§ **Exercise goal**
Without reproducing any picture, copy the records word for word.

Content starts

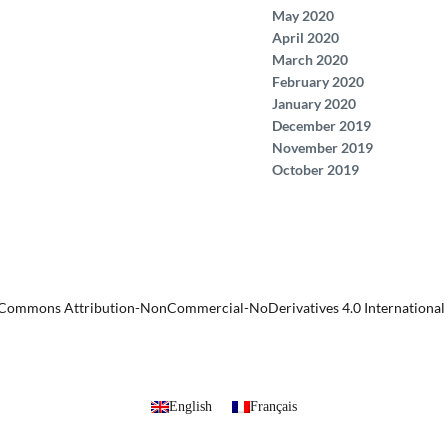
May 2020
April 2020
March 2020
February 2020
January 2020
December 2019
November 2019
October 2019
 Commons Attribution-NonCommercial-NoDerivatives 4.0 International 
English
Français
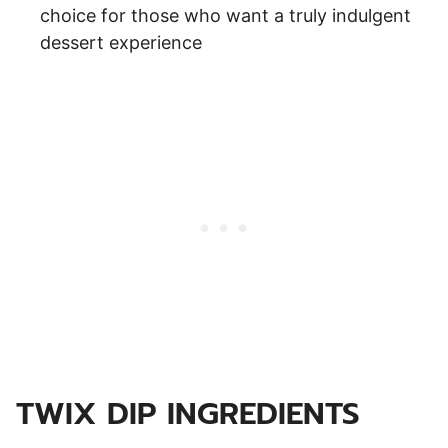
choice for those who want a truly indulgent
dessert experience
TWIX DIP INGREDIENTS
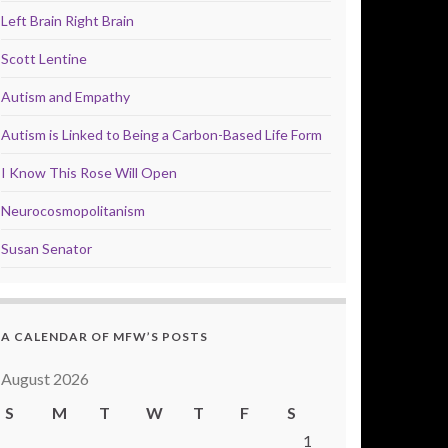
Left Brain Right Brain
Scott Lentine
Autism and Empathy
Autism is Linked to Being a Carbon-Based Life Form
I Know This Rose Will Open
Neurocosmopolitanism
Susan Senator
A CALENDAR OF MFW’S POSTS
August 2026
S
M
T
W
T
F
S
1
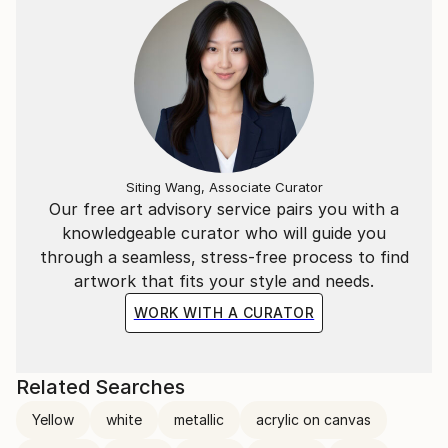
Siting Wang, Associate Curator
Our free art advisory service pairs you with a
knowledgeable curator who will guide you
through a seamless, stress-free process to find
artwork that fits your style and needs.
WORK WITH A CURATOR
Related Searches
Yellow
white
metallic
acrylic on canvas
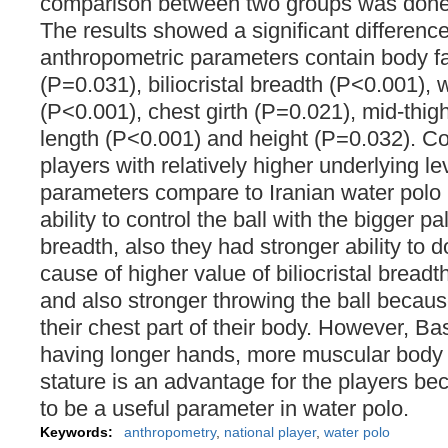
comparison between two groups was done 
The results showed a significant differenc
anthropometric parameters contain body f
(P=0.031), biliocristal breadth (P<0.001), 
(P<0.001), chest girth (P=0.021), mid-thig
length (P<0.001) and height (P=0.032). 
players with relatively higher underlying l
parameters compare to Iranian water polo 
ability to control the ball with the bigger p
breadth, also they had stronger ability to d
cause of higher value of biliocristal breadt
and also stronger throwing the ball becau
their chest part of their body. However, Ba
having longer hands, more muscular body t
stature is an advantage for the players bec
to be a useful parameter in water polo.
Keywords:
anthropometry
,
national player
,
water polo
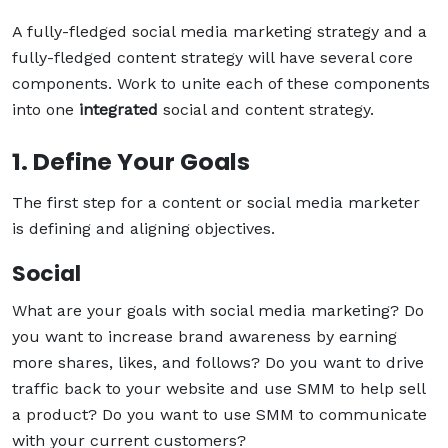
A fully-fledged social media marketing strategy and a
fully-fledged content strategy will have several core
components. Work to unite each of these components
into one
integrated
social and content strategy.
1. Define Your Goals
The first step for a content or social media marketer
is defining and aligning objectives.
Social
What are your goals with social media marketing? Do
you want to increase brand awareness by earning
more shares, likes, and follows? Do you want to drive
traffic back to your website and use SMM to help sell
a product? Do you want to use SMM to communicate
with your current customers?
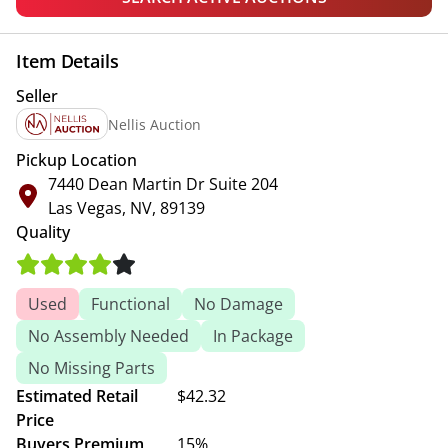
Item Details
Seller
Nellis Auction
Pickup Location
7440 Dean Martin Dr Suite 204
Las Vegas, NV, 89139
Quality
Used
Functional
No Damage
No Assembly Needed
In Package
No Missing Parts
Estimated Retail
$42.32
Price
Buyers Premium
15%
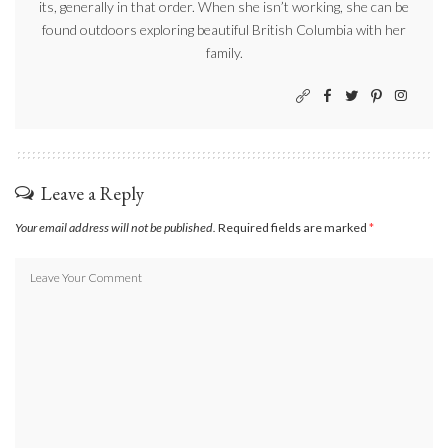
its, generally in that order. When she isn’t working, she can be
found outdoors exploring beautiful British Columbia with her
family.
Leave a Reply
Your email address will not be published.
Required fields are marked
*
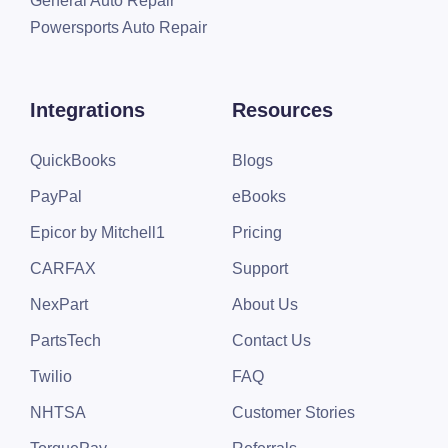
General Auto Repair
Powersports Auto Repair
Integrations
Resources
QuickBooks
Blogs
PayPal
eBooks
Epicor by Mitchell1
Pricing
CARFAX
Support
NexPart
About Us
PartsTech
Contact Us
Twilio
FAQ
NHTSA
Customer Stories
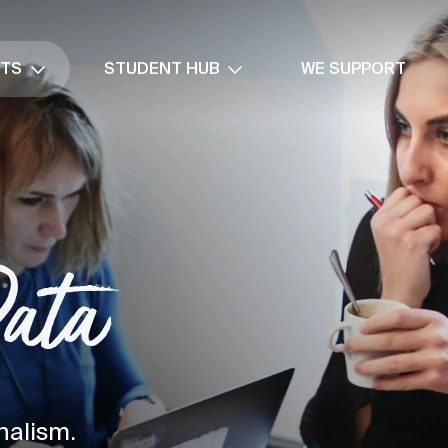
NTS
STUDENT HUB
WE SUPPORT
Data
nalism.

Content ends

§ **Answer to this exercise**
May 2020
April 2020
March 2020
February 2020
January 2020
December 2019
November 2019
October 2019
 Commons Attribution-NonCommercial-NoDerivatives 4.0 International 
English
Français
choice for those who want a truly indulgent
dessert experience
TWIX DIP INGREDIENTS
Left Brain Right Brain
Scott Lentine
Autism and Empathy
Autism is Linked to Being a Carbon-Based Life Form
I Know This Rose Will Open
Neurocosmopolitanism
Susan Senator
A CALENDAR OF MFW’S POSTS
August 2026
S
M
T
W
T
F
S
1
Siting Wang, Associate Curator
Our free art advisory service pairs you with a
knowledgeable curator who will guide you
through a seamless, stress-free process to find
artwork that fits your style and needs.
WORK WITH A CURATOR
Related Searches
Yellow
white
metallic
acrylic on canvas
comparison between two groups was done 
The results showed a significant differenc
anthropometric parameters contain body f
(P=0.031), biliocristal breadth (P<0.001), 
(P<0.001), chest girth (P=0.021), mid-thig
length (P<0.001) and height (P=0.032). 
players with relatively higher underlying l
parameters compare to Iranian water polo 
ability to control the ball with the bigger p
breadth, also they had stronger ability to d
cause of higher value of biliocristal breadt
and also stronger throwing the ball becau
their chest part of their body. However, Ba
having longer hands, more muscular body t
stature is an advantage for the players bec
to be a useful parameter in water polo.
Keywords:
anthropometry
,
national player
,
water polo
A fully-fledged social media marketing strategy and a
fully-fledged content strategy will have several core
components. Work to unite each of these components
into one
integrated
social and content strategy.
1. Define Your Goals
The first step for a content or social media marketer
is defining and aligning objectives.
Social
What are your goals with social media marketing? Do
you want to increase brand awareness by earning
more shares, likes, and follows? Do you want to drive
traffic back to your website and use SMM to help sell
a product? Do you want to use SMM to communicate
with your current customers?
Item Details
Seller
Nellis Auction
Pickup Location
7440 Dean Martin Dr Suite 204
Las Vegas, NV, 89139
Quality
Used
Functional
No Damage
No Assembly Needed
In Package
No Missing Parts
Estimated Retail
$42.32
Price
Buyers Premium
15%
its, generally in that order. When she isn’t working, she can be
found outdoors exploring beautiful British Columbia with her
family.
Leave a Reply
Your email address will not be published.
Required fields are marked
*
General Auto Repair
Powersports Auto Repair
Integrations
Resources
QuickBooks
Blogs
PayPal
eBooks
Epicor by Mitchell1
Pricing
CARFAX
Support
NexPart
About Us
PartsTech
Contact Us
Twilio
FAQ
NHTSA
Customer Stories
NTS
STUDENT HUB
WE SUPPORT
Data
nalism.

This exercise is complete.